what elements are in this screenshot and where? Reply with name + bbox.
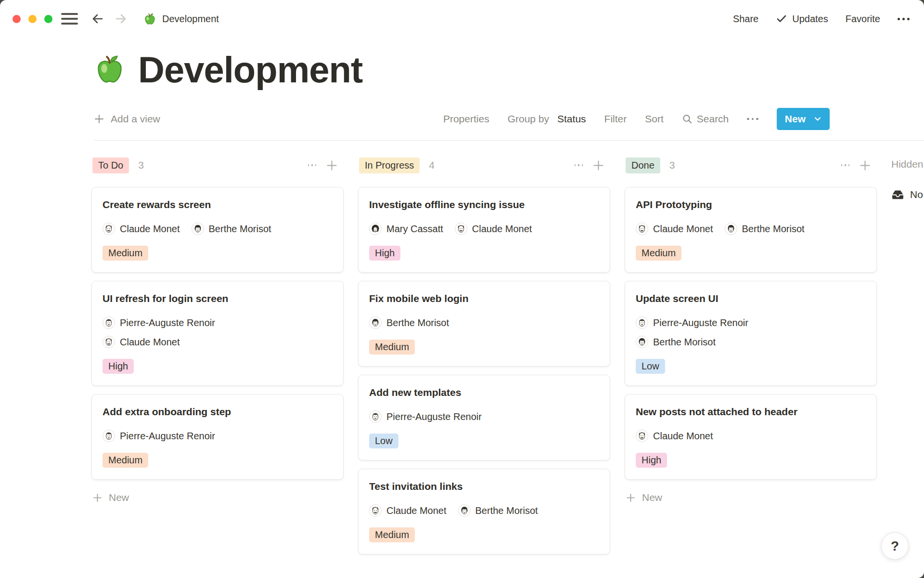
- board-column: In Progress 4 Investigate offline syncin…: [358, 157, 610, 563]
- fullscreen-window-button[interactable]: [44, 15, 52, 23]
- avatar: [369, 504, 382, 517]
- kanban-card[interactable]: Create rewards screen Claude Monet Berth…: [91, 187, 344, 273]
- view-more-options-icon[interactable]: [747, 118, 758, 120]
- more-options-icon[interactable]: [898, 18, 910, 20]
- assignee-chip: Claude Monet: [636, 430, 713, 442]
- column-status-badge[interactable]: In Progress: [359, 158, 420, 173]
- column-header: Done 3: [625, 157, 877, 174]
- column-card-count: 4: [429, 159, 435, 171]
- avatar: [636, 430, 648, 442]
- kanban-card[interactable]: Investigate offline syncing issue Mary C…: [358, 187, 610, 273]
- forward-arrow-icon[interactable]: [114, 12, 128, 26]
- add-view-button[interactable]: Add a view: [94, 113, 160, 125]
- plus-icon: [626, 493, 636, 503]
- card-assignees: Claude Monet: [636, 430, 813, 442]
- card-title: Test invitation links: [369, 480, 599, 493]
- kanban-card[interactable]: UI refresh for login screen Pierre-Augus…: [91, 281, 344, 386]
- breadcrumb[interactable]: Development: [143, 13, 219, 26]
- avatar: [369, 316, 382, 329]
- page-icon-green-apple[interactable]: [94, 53, 126, 85]
- window-corner: [913, 567, 924, 578]
- window-corner: [0, 0, 11, 11]
- sidebar-menu-icon[interactable]: [61, 11, 78, 26]
- add-card-label: New: [642, 492, 662, 503]
- avatar: [369, 410, 382, 423]
- page-title[interactable]: Development: [138, 49, 362, 91]
- card-title: Add new templates: [369, 386, 599, 399]
- card-assignees: Pierre-Auguste Renoir Claude Monet: [103, 316, 280, 348]
- column-more-icon[interactable]: [575, 161, 583, 170]
- group-by-value: Status: [557, 113, 586, 125]
- minimize-window-button[interactable]: [28, 15, 37, 23]
- column-add-icon[interactable]: [859, 159, 871, 171]
- column-add-icon[interactable]: [592, 159, 604, 171]
- hidden-group-item[interactable]: No Status: [891, 188, 924, 201]
- new-button[interactable]: New: [777, 108, 830, 130]
- assignee-chip: Berthe Morisot: [725, 223, 805, 235]
- column-status-badge[interactable]: Done: [626, 158, 660, 173]
- card-assignees: Claude Monet Berthe Morisot: [636, 223, 813, 235]
- filter-button[interactable]: Filter: [604, 113, 627, 125]
- chevron-down-icon: [814, 115, 821, 123]
- assignee-name: Berthe Morisot: [386, 317, 449, 328]
- properties-button[interactable]: Properties: [443, 113, 489, 125]
- card-assignees: Claude Monet Berthe Morisot: [103, 223, 280, 235]
- assignee-chip: Pierre-Auguste Renoir: [369, 410, 482, 423]
- card-title: Update screen UI: [636, 292, 866, 305]
- priority-badge: Low: [636, 359, 665, 374]
- assignee-chip: Claude Monet: [636, 223, 713, 235]
- card-title: Add extra onboarding step: [103, 405, 333, 418]
- card-title: Fix mobile web login: [369, 292, 599, 305]
- assignee-name: Claude Monet: [653, 431, 713, 442]
- card-title: Investigate offline syncing issue: [369, 198, 599, 211]
- assignee-name: Pierre-Auguste Renoir: [120, 431, 215, 442]
- favorite-button[interactable]: Favorite: [846, 13, 880, 25]
- kanban-card[interactable]: New posts not attached to header Claude …: [625, 394, 877, 480]
- help-button[interactable]: ?: [881, 532, 909, 560]
- assignee-chip: Pierre-Auguste Renoir: [636, 316, 748, 329]
- assignee-name: Pierre-Auguste Renoir: [386, 411, 482, 422]
- card-title: Create rewards screen: [103, 198, 333, 211]
- close-window-button[interactable]: [13, 15, 21, 23]
- check-icon: [776, 13, 787, 25]
- kanban-card[interactable]: Add new templates Pierre-Auguste Renoir …: [358, 375, 610, 460]
- hidden-columns-label[interactable]: Hidden: [891, 158, 924, 170]
- add-card-button[interactable]: New: [625, 488, 877, 507]
- kanban-card[interactable]: Add extra onboarding step Pierre-Auguste…: [91, 394, 344, 480]
- assignee-chip: Berthe Morisot: [458, 504, 538, 517]
- column-more-icon[interactable]: [308, 161, 316, 170]
- priority-badge: Medium: [103, 246, 148, 261]
- kanban-card[interactable]: Update screen UI Pierre-Auguste Renoir B…: [625, 281, 877, 386]
- search-button[interactable]: Search: [682, 113, 729, 125]
- page-header: Development: [94, 49, 924, 90]
- column-status-badge[interactable]: To Do: [92, 158, 129, 173]
- share-button[interactable]: Share: [733, 13, 758, 25]
- back-arrow-icon[interactable]: [90, 12, 105, 26]
- hidden-group-name: No Status: [910, 189, 924, 200]
- assignee-chip: Mary Cassatt: [369, 223, 443, 235]
- group-by-button[interactable]: Group byStatus: [508, 113, 586, 125]
- kanban-card[interactable]: API Prototyping Claude Monet Berthe Mori…: [625, 187, 877, 273]
- column-header: In Progress 4: [358, 157, 610, 174]
- column-cards: Investigate offline syncing issue Mary C…: [358, 187, 610, 554]
- assignee-chip: Claude Monet: [455, 223, 532, 235]
- priority-badge: Medium: [369, 340, 415, 355]
- kanban-card[interactable]: Fix mobile web login Berthe Morisot Medi…: [358, 281, 610, 367]
- updates-button[interactable]: Updates: [776, 13, 828, 25]
- priority-badge: High: [103, 359, 134, 374]
- column-more-icon[interactable]: [841, 161, 849, 170]
- assignee-name: Claude Monet: [653, 223, 713, 235]
- column-add-icon[interactable]: [326, 159, 338, 171]
- assignee-name: Berthe Morisot: [475, 505, 538, 516]
- avatar: [103, 430, 115, 442]
- column-card-count: 3: [138, 159, 144, 171]
- priority-badge: Medium: [369, 527, 415, 542]
- kanban-card[interactable]: Test invitation links Claude Monet Berth…: [358, 469, 610, 554]
- green-apple-icon: [143, 13, 156, 26]
- card-assignees: Pierre-Auguste Renoir Berthe Morisot: [636, 316, 813, 348]
- avatar: [636, 316, 648, 329]
- avatar: [458, 504, 471, 517]
- add-card-button[interactable]: New: [91, 488, 344, 507]
- sort-button[interactable]: Sort: [645, 113, 664, 125]
- card-title: API Prototyping: [636, 198, 866, 211]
────────────────
_ASSIGNMENT:_
Among the lines above, return those that contain the string "links".

_EXERCISE SOLUTION:_
- card-title: Test invitation links: [369, 480, 599, 493]
- kanban-card[interactable]: Test invitation links Claude Monet Berth…: [358, 469, 610, 554]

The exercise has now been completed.